It is fair season across the country. County fair was always the highlight of my summer – I finally got to see all the hard work I’d put into my horses, pigs or other projects come to fruition. I looked forward to the ribbons, competition and friends. Sometimes I even made some money.
But every fair also ended on a bittersweet note. The final day of county fair was also the day of the livestock sale, and that meant saying goodbye to an animal I’d grown to love. I cried each time I walked my hog into the sold pen or loaded them onto the truck bound for market.
“A lot of kids cry when they have to sell their animals,” you might think. “It’s a tough thing at the age of ten.”
I was 21 and still crying. I really did love those damn pigs.
Recently, a friend shared this article on Facebook, and I thought it was a pretty good read. Saying goodbye: How parents teach their children to part with market animal projects
But why, friends and family would often ask, would you ever raise an animal if you’re just going to send it to its death at the end of the summer?
Raising an animal is a learning experience in and of itself. I learned tangible skills like creating a budget, applying for a loan and how to reinvest profits into my project. But I also gained a heap of character through responsibility, pride of ownership and dedication. I developed humility and grace, because the outcomes were not always what I thought I deserved. And I flat worked hard at tasks cleaning stalls, walking pigs, stacking hay and hauling buckets.
Selling my animal and knowing it was bound for slaughter also provided me some opportunities for emotional growth. Life is not all lollipops and sunshine. An animal must die so that we have meat. It is as simple as that. Being part of that cycle of life and death made me accountable for my actions as a meat eater. It is easy to order a hamburger from a menu or buy processed chicken at the grocery store and wash your hands of your complicity in its death. It is another thing entirely to actually get your hands bloody, so to speak, and be accountable to the process.
My heart hurt ached each time I had to say goodbye. Those pigs and cattle had become part of my life. I had tamed them with Cool Ranch Doritos, scratched their ears, kissed their faces, fed them grain, doctored their wounds and loved them with all my heart. So saying goodbye was always hard and always emotional. As my pig walked out the gate and into the sold pen, my eyes would well up and boil over. The tears would fall off and on for the next few hours as I cleaned out pens and loaded tack. The first year I raised pigs, I couldn’t eat pork for three months.
But I would do it again in a heartbeat. I will encourage Wyokiddo to do it, too, though ultimately the decision is up to her. I would love for her to learn all those life skills like money management, communication and responsibility. But she’ll get lessons in honesty, grit and toughness as well.

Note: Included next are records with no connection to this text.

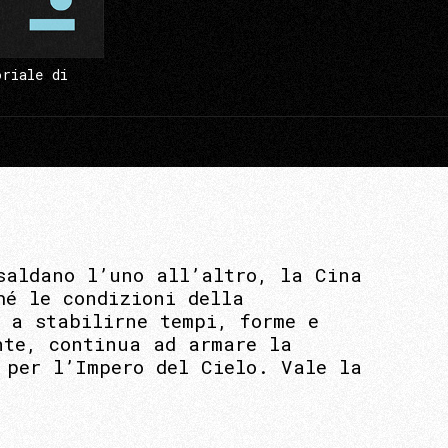
oriale di
saldano l’uno all’altro, la Cina
hé le condizioni della
 a stabilirne tempi, forme e
nte, continua ad armare la
 per l’Impero del Cielo. Vale la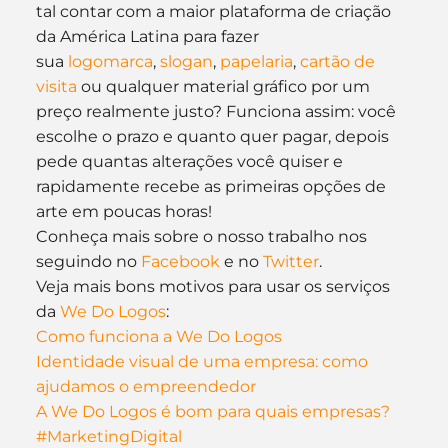
tal contar com a maior plataforma de criação 
da América Latina para fazer 
sua 
logomarca
, 
slogan
, 
papelaria
, 
cartão de 
visita
 ou qualquer material gráfico por um 
preço realmente justo? Funciona assim: você 
escolhe o prazo e quanto quer pagar, depois 
pede quantas alterações você quiser e 
rapidamente recebe as primeiras opções de 
arte em poucas horas!
Conheça mais sobre o nosso trabalho nos 
seguindo no 
Facebook 
e no 
Twitter
.
Veja mais bons motivos para usar os serviços 
da 
We Do Logos
:
Como funciona a We Do Logos
Identidade visual de uma empresa: como 
ajudamos o empreendedor
A We Do Logos é bom para quais empresas?
#MarketingDigital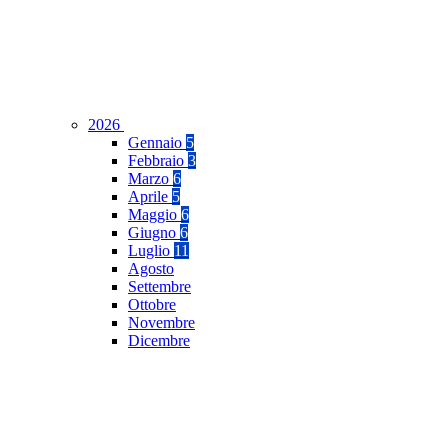
2026
Gennaio
5
Febbraio
3
Marzo
6
Aprile
5
Maggio
6
Giugno
6
Luglio
11
Agosto
Settembre
Ottobre
Novembre
Dicembre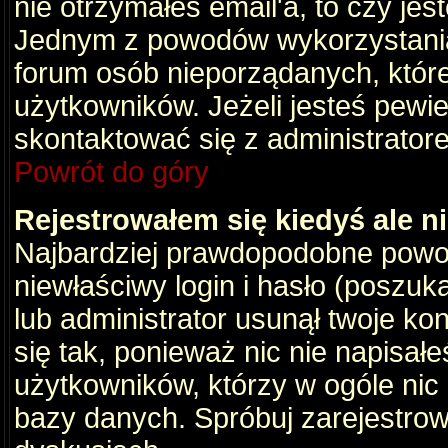
nie otrzymałeś email'a, to czy je
Jednym z powodów wykorzystania 
forum osób nieporządanych, któr
użytkowników. Jeżeli jesteś pewi
skontaktować się z administrator
Powrót do góry
Rejestrowałem się kiedyś ale n
Najbardziej prawdopodobne powod
niewłaściwy login i hasło (poszukaj
lub administrator usunął twoje ko
się tak, ponieważ nic nie napisał
użytkowników, którzy w ogóle nic 
bazy danych. Spróbuj zarejestro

In my mind, raising market animals is not teaching our children to “betray their animal friends” as some animal rights organizations would have you believe. Rather, we are teaching them the value of the life of an animal. Wyokiddo will learn that her actions have consequences for her AND her animal, both good and bad. She will learn to own those actions, just like I did. As my dad used to tell me, our actions become our character and our character becomes our future. Own your actions, build your future.
In much the same way, Outdoor Guy and I are honest about his work raising fish and now pheasants. We own our actions as they pertain to the death of the birds he raises. Some of these animals will supplement wild bird populations. But most are raised and released for hunting opportunities. Last year I took Wyokiddo to the hunting check station on the opening day of pheasant season. We watched as the hunters came back with their birds and cleaned their carcasses. We talked about how the pheasants she helped Daddy care for will now feed other families. And we talked about how those hunters pay money that helps take care of all the wildlife and land that we love. We even ate some of the pheasants that died before they were released. Because that is all part of the process. I’m not trying to be cruel to my daughter. But I am being honest and growing her heart.

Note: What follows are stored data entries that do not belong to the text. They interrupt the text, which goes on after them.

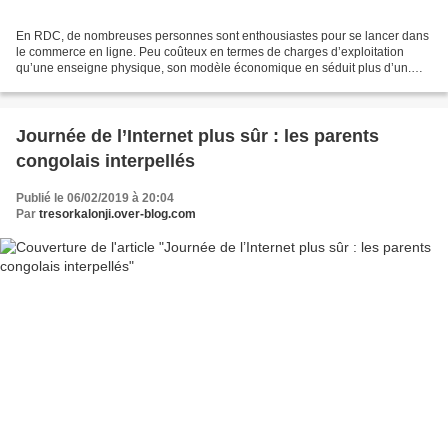
En RDC, de nombreuses personnes sont enthousiastes pour se lancer dans
le commerce en ligne. Peu coûteux en termes de charges d’exploitation
qu’une enseigne physique, son modèle économique en séduit plus d’un.
Les start-ups et les PME développent des...
Journée de l’Internet plus sûr : les parents
congolais interpellés
Publié le 06/02/2019 à 20:04
Par
tresorkalonji.over-blog.com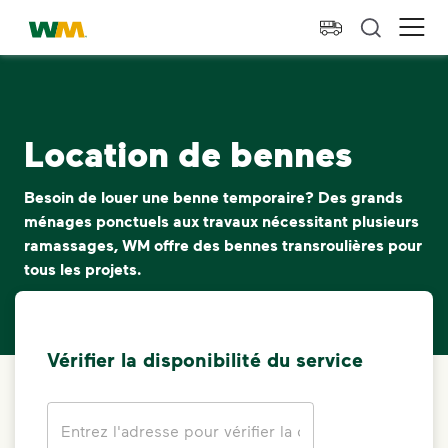
skip to main content
skip to footer
Waste Management Résidence
Ope
Location de bennes
Besoin de louer une benne temporaire? Des grands
ménages ponctuels aux travaux nécessitant plusieurs
ramassages, WM offre des bennes transroulières pour
tous les projets.
Vérifier la disponibilité du service
Address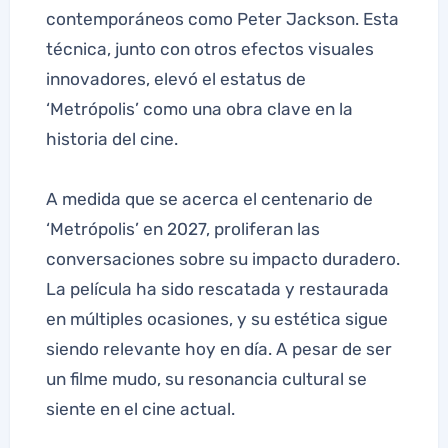
contemporáneos como Peter Jackson. Esta
técnica, junto con otros efectos visuales
innovadores, elevó el estatus de
‘Metrópolis’ como una obra clave en la
historia del cine.
A medida que se acerca el centenario de
‘Metrópolis’ en 2027, proliferan las
conversaciones sobre su impacto duradero.
La película ha sido rescatada y restaurada
en múltiples ocasiones, y su estética sigue
siendo relevante hoy en día. A pesar de ser
un filme mudo, su resonancia cultural se
siente en el cine actual.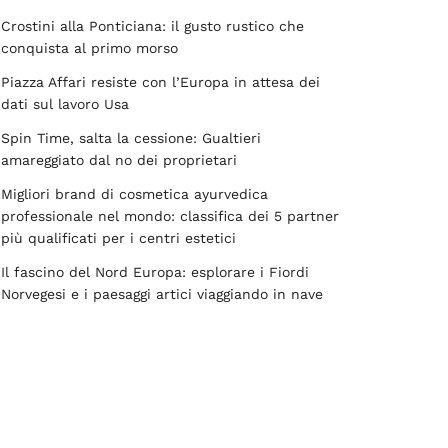
Crostini alla Ponticiana: il gusto rustico che
conquista al primo morso
Piazza Affari resiste con l’Europa in attesa dei
dati sul lavoro Usa
Spin Time, salta la cessione: Gualtieri
amareggiato dal no dei proprietari
Migliori brand di cosmetica ayurvedica
professionale nel mondo: classifica dei 5 partner
più qualificati per i centri estetici
Il fascino del Nord Europa: esplorare i Fiordi
Norvegesi e i paesaggi artici viaggiando in nave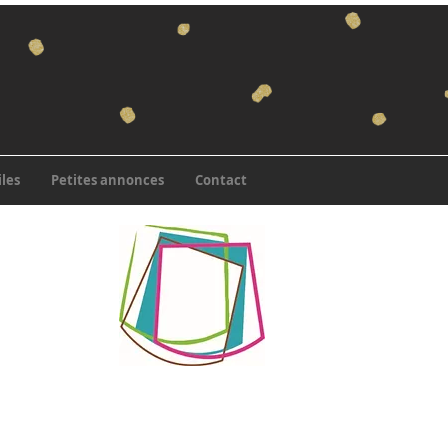
iles
Petites annonces
Contact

I hurt at the end of every county fair. I hurt from each of those goodbyes, but I also grew from them. I am better for all the lessons I learned from each pig and cow. I grew in confidence because I could take care of and provide for a life other than my own. I learned that it is okay to be vulnerable. I learned that I can survive the sad moments. I learned that no matter how much it hurt, I still had the capacity to love.

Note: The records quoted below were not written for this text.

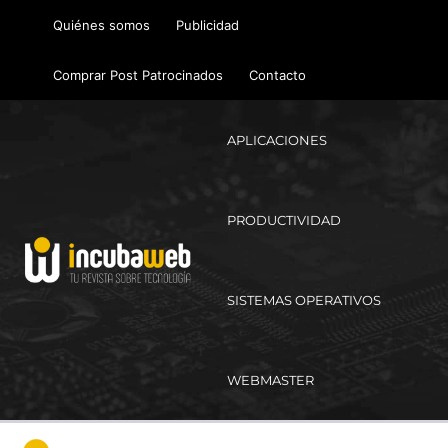
Ir
Quiénes somos
Publicidad
al
contenido
Comprar Post Patrocinados
Contacto
APLICACIONES
PRODUCTIVIDAD
SISTEMAS OPERATIVOS
WEBMASTER
Ma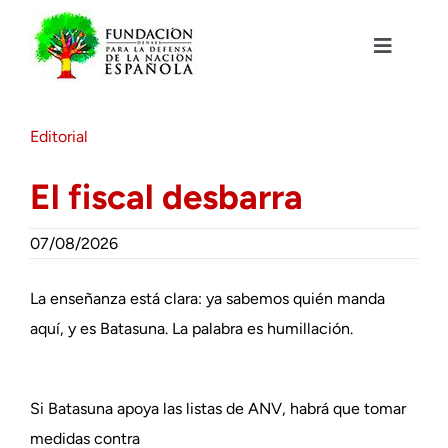
Saltar
al
contenido
Toggle
Navigat
Fundación DENAES
Editorial
Agenda
El fiscal desbarra
Actualidad
07/08/2026
Actividades
La enseñanza está clara: ya sabemos quién manda
aquí, y es Batasuna. La palabra es humillación.
Colabora
Si Batasuna apoya las listas de ANV, habrá que tomar
medidas contra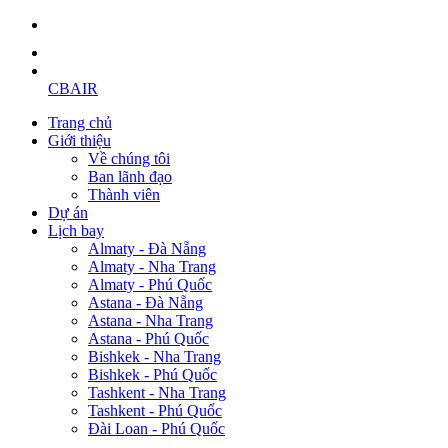
CBAIR
Trang chủ
Giới thiệu
Về chúng tôi
Ban lãnh đạo
Thành viên
Dự án
Lịch bay
Almaty - Đà Nẵng
Almaty - Nha Trang
Almaty - Phú Quốc
Astana - Đà Nẵng
Astana - Nha Trang
Astana - Phú Quốc
Bishkek - Nha Trang
Bishkek - Phú Quốc
Tashkent - Nha Trang
Tashkent - Phú Quốc
Đài Loan - Phú Quốc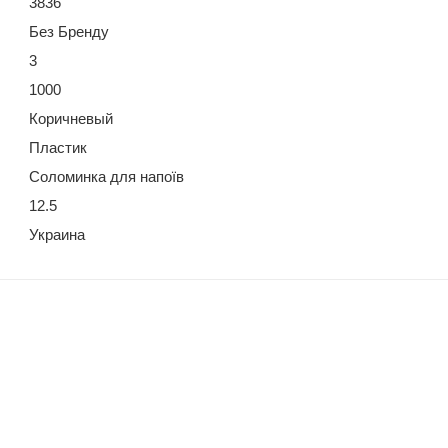
3836
Без Бренду
3
1000
Коричневый
Пластик
Соломинка для напоїв
12.5
Украина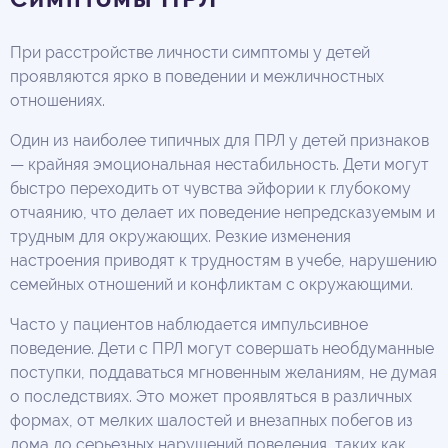
При расстройстве личности симптомы у детей
проявляются ярко в поведении и межличностных
отношениях.
Один из наиболее типичных для ПРЛ у детей признаков
— крайняя эмоциональная нестабильность. Дети могут
быстро переходить от чувства эйфории к глубокому
отчаянию, что делает их поведение непредсказуемым и
трудным для окружающих. Резкие изменения
настроения приводят к трудностям в учебе, нарушению
семейных отношений и конфликтам с окружающими.
Часто у пациентов наблюдается импульсивное
поведение. Дети с ПРЛ могут совершать необдуманные
поступки, поддаваться мгновенным желаниям, не думая
о последствиях. Это может проявляться в различных
формах, от мелких шалостей и внезапных побегов из
дома до серьезных нарушений поведения, таких как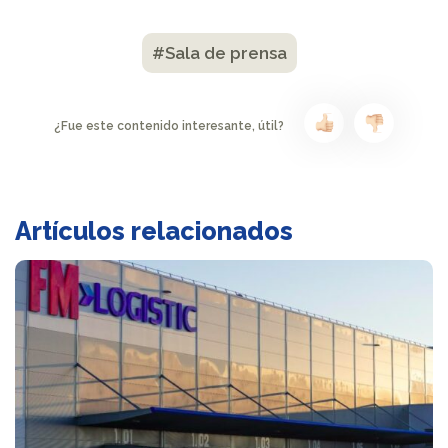
#Sala de prensa
¿Fue este contenido interesante, útil?
Artículos relacionados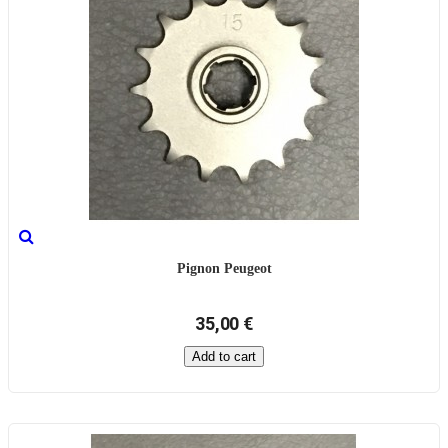
Pignon Peugeot
35,00 €
Add to cart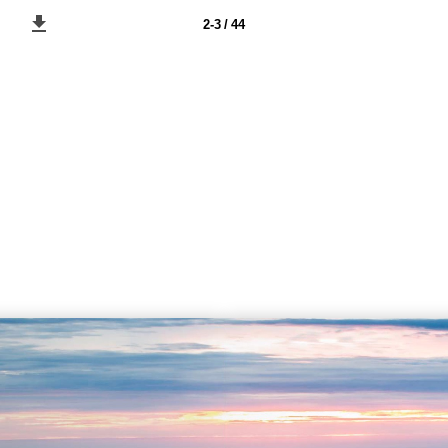
2-3 / 44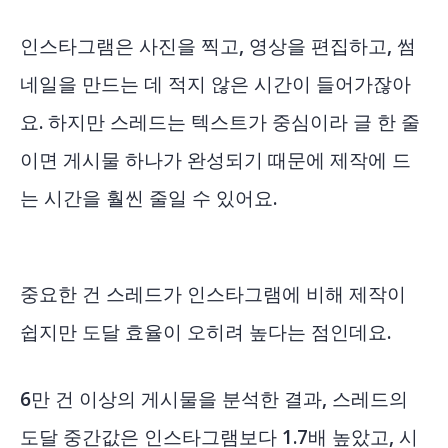
인스타그램은 사진을 찍고, 영상을 편집하고, 썸
네일을 만드는 데 적지 않은 시간이 들어가잖아
요. 하지만 스레드는 텍스트가 중심이라 글 한 줄
이면 게시물 하나가 완성되기 때문에 제작에 드
는 시간을 훨씬 줄일 수 있어요.
중요한 건 스레드가 인스타그램에 비해 제작이
쉽지만 도달 효율이 오히려 높다는 점인데요.
6만 건 이상의 게시물을 분석한 결과, 스레드의
도달 중간값은 인스타그램보다 1.7배 높았고, 시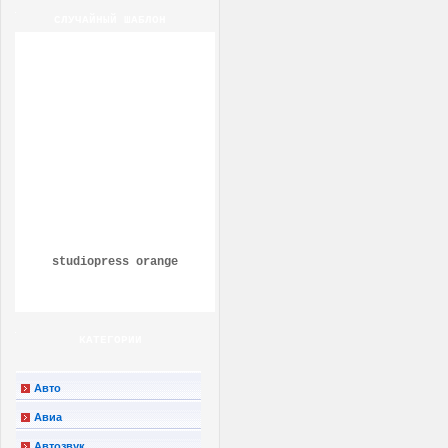
СЛУЧАЙНЫЙ ШАБЛОН
studiopress orange
КАТЕГОРИИ
Авто
Авиа
Автозвук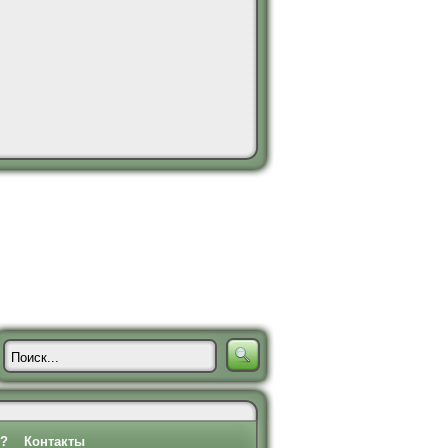
о?
Контакты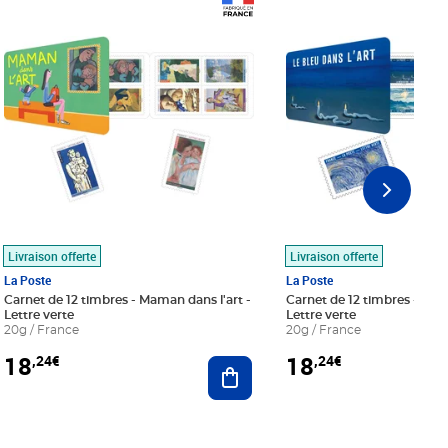
Prix 18,24€
Prix 18,24€
Livraison offerte
Livraison offerte
La Poste
La Poste
Carnet de 12 timbres - Maman dans l'art -
Carnet de 12 timbres - Le bl
Lettre verte
Lettre verte
20g / France
20g / France
18
18
,24€
,24€
r au panier
Ajouter au panier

So to all those kiddos out there saying those hard goodbyes, you have my empathy. My heart breaks just a little for you because I know all too well how much it hurts. But you also have my respect and admiration because you had the courage to put your heart on the line, the honesty to own your actions and the toughness to see it all through. That’s called grit and it is a trait that will serve you and our world for years to come.